Making a First Year Projection

Doing a First Year Projection

Many investors rely on me to find the right investment for them. To take it one step further, investors want me then to predict what they will earn in year one. Wow, can we predict the future? Of course not but we can narrow in on a realistic expectation. I underline the word realistic because its too easy for us to set high objectives only to be upset.

Pass the Seasoning, Please

I like to have at least three years of complete income and expenses from accounting reports and the tax returns. Starting with the income side, call and do a quick comparable rent survey yourself. Get a complete rent roll and study it. Are the rents competitive? If you were a prospect, why would you want to move into the property you are considering? Look at the trends of income over the last three years and expect the first year to follow the trend unless the property cannot compete due to condition, etc. Look the property over thoroughly to make sure every apartment or suite is in rentable condition or its income can go down compared to previous years. Allow the loss of income until the site can become attractive to find tenants. In good economies rents may go up 2-4% but usually not much more.

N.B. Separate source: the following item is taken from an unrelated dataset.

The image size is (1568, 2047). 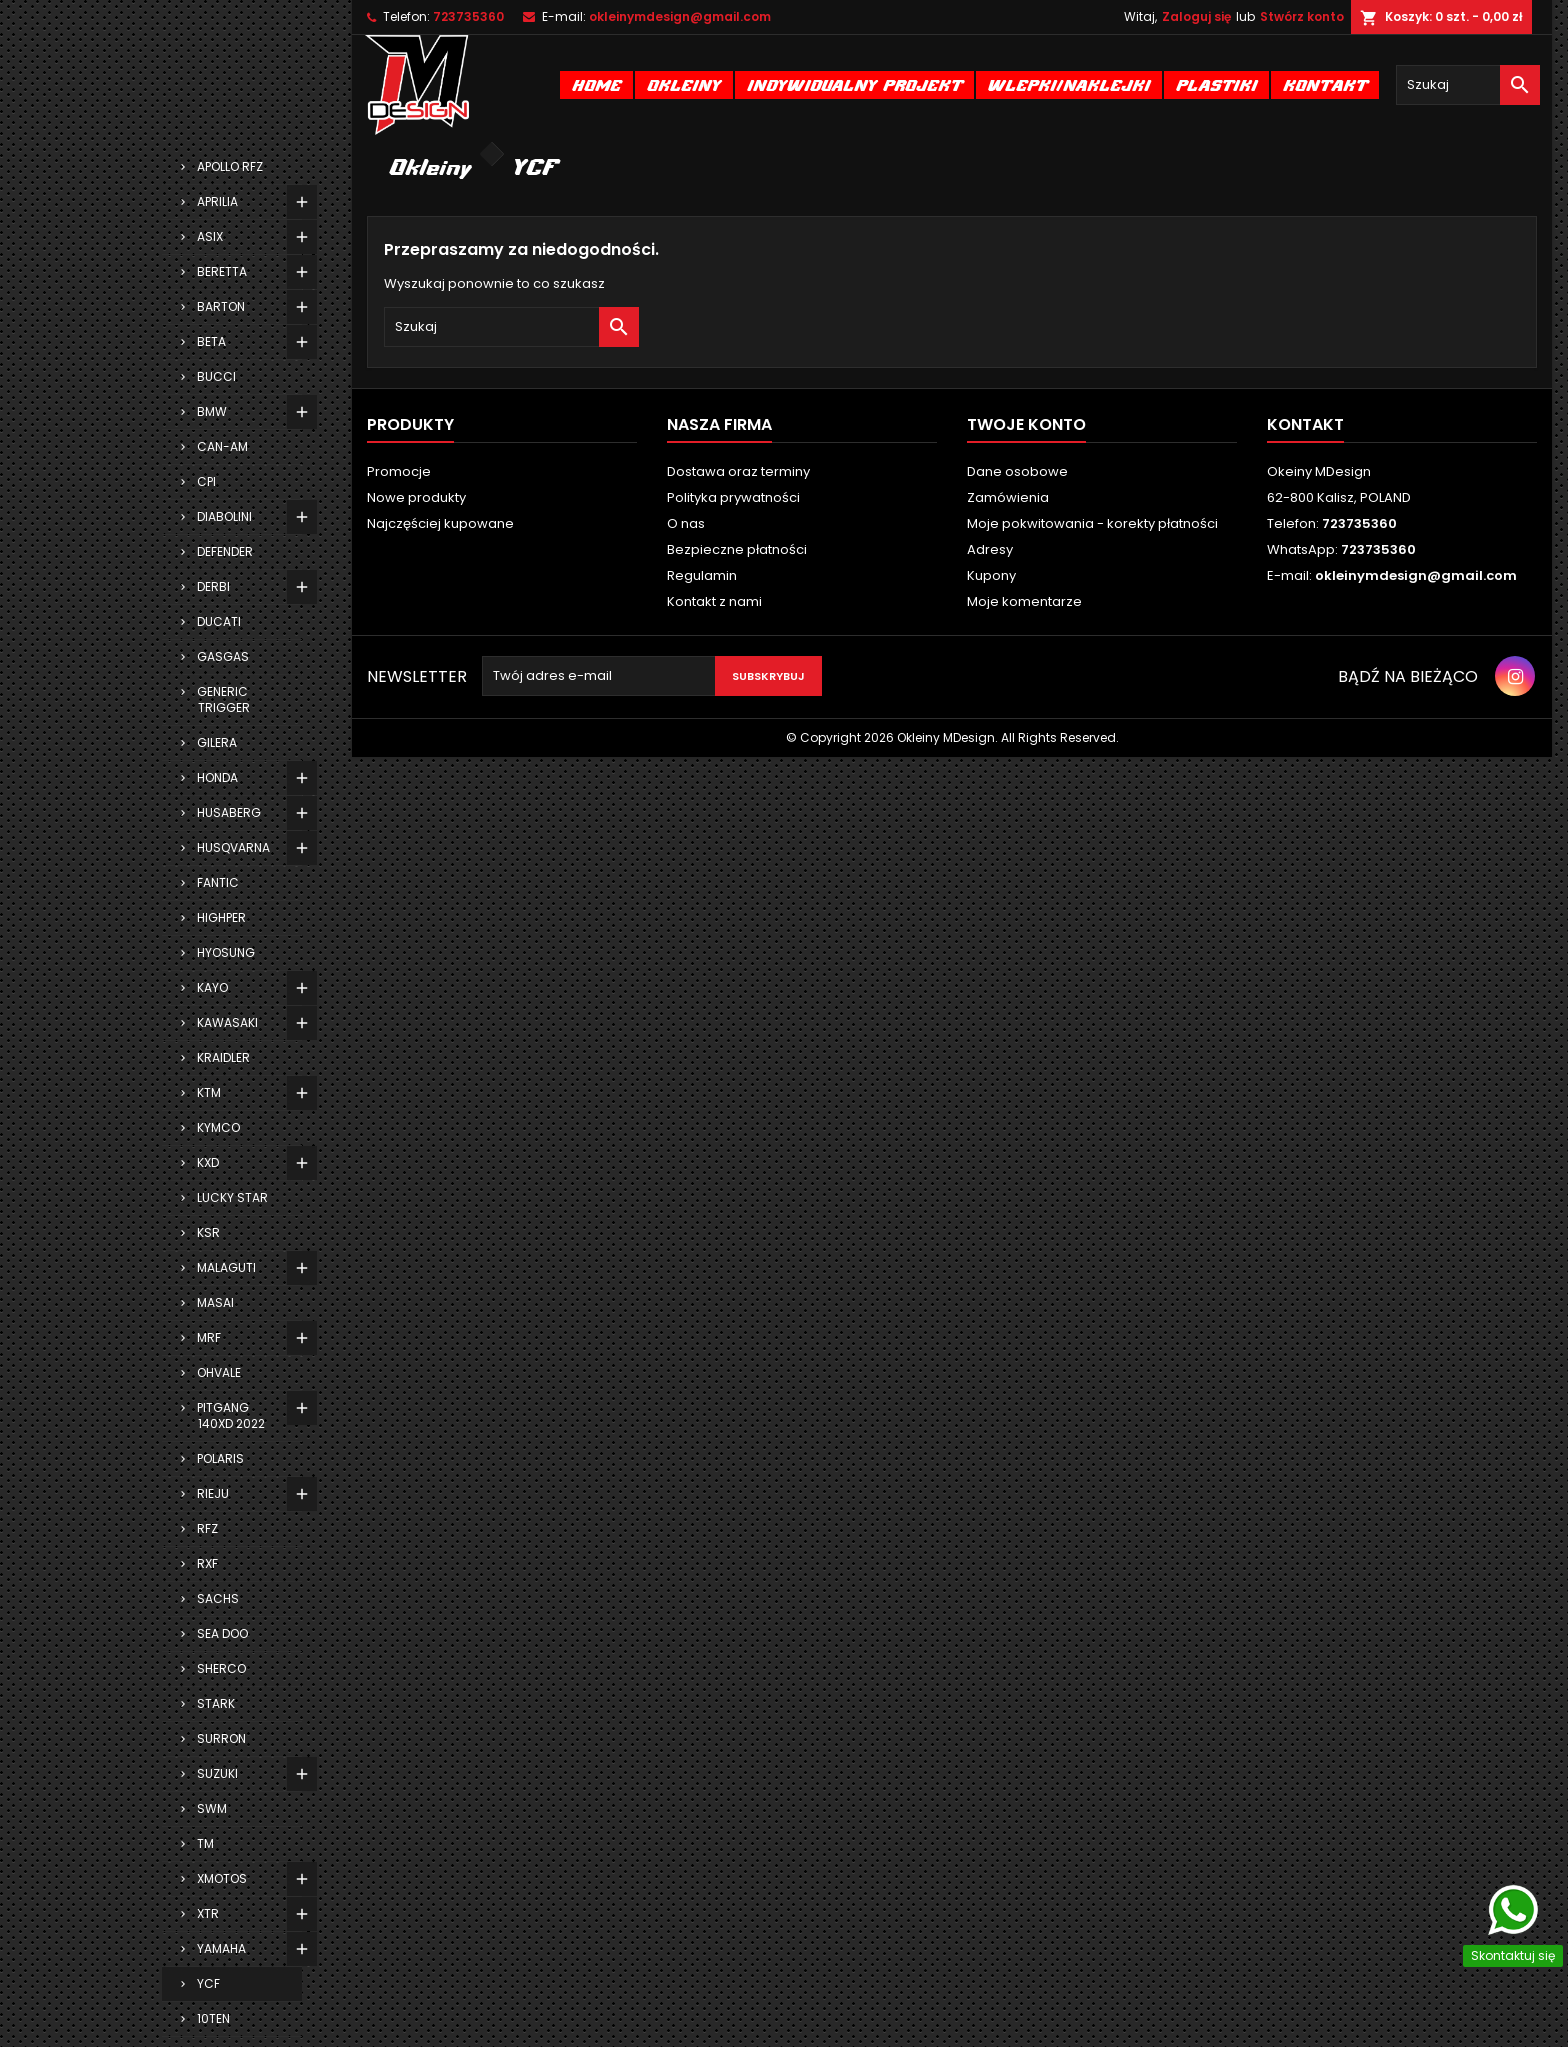 I want to click on Adresy, so click(x=990, y=549).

Once the maximum income is predicted, subtract the areas vacancy rate along with a 3-4% delinquency allowance. Continually compare your ultimate answer with the true collections of previous years and adjust if needed.

Expense Projection

Real Estate Taxes. Adjust based on your purchase price. Call the local county treasurer and explain what your purchase price will be and ask what will the taxes be adjusted to. In many locations the taxes will change for sales transactions over $100,000 or more.
Insurance. Get a couple of bids and add to projections.
Water/Gas/Electric. Call local utility providers and adjust upward to allow for inflation and cost increases (usually 3-6% per year)
Management. Get price from your projected manager or allow to pay yourself 4-6% of the gross collections expected
Reserves for Major Improvements including appliances, roofs, HVAC, carpet, exterior repairs and painting, major electric and plumbing. Allow $350 per apartment of 6% of income
Routine Maintenance. Look at previous three years and adjust accordingly or use 7% or gross per year

Remember every deal is different. Lease may be NNN or gross leases so often times expenses are reimbursed to Landlords. Commonly apartment expenses are averaging 42-47% of income or $2600 – $3500 per unit per year. Full Service Office Buildings are operating at $5-7 per square foot. Retail and Industrial Buildings are operating for $3-5 per square foot. These figures are subject to change due to inflation, etc as I wrote this article in 2012. Again, every deal varies but these are some ranges. It is most important to use seasoned history to make accurate forecasts. Good luck and happy forecasting.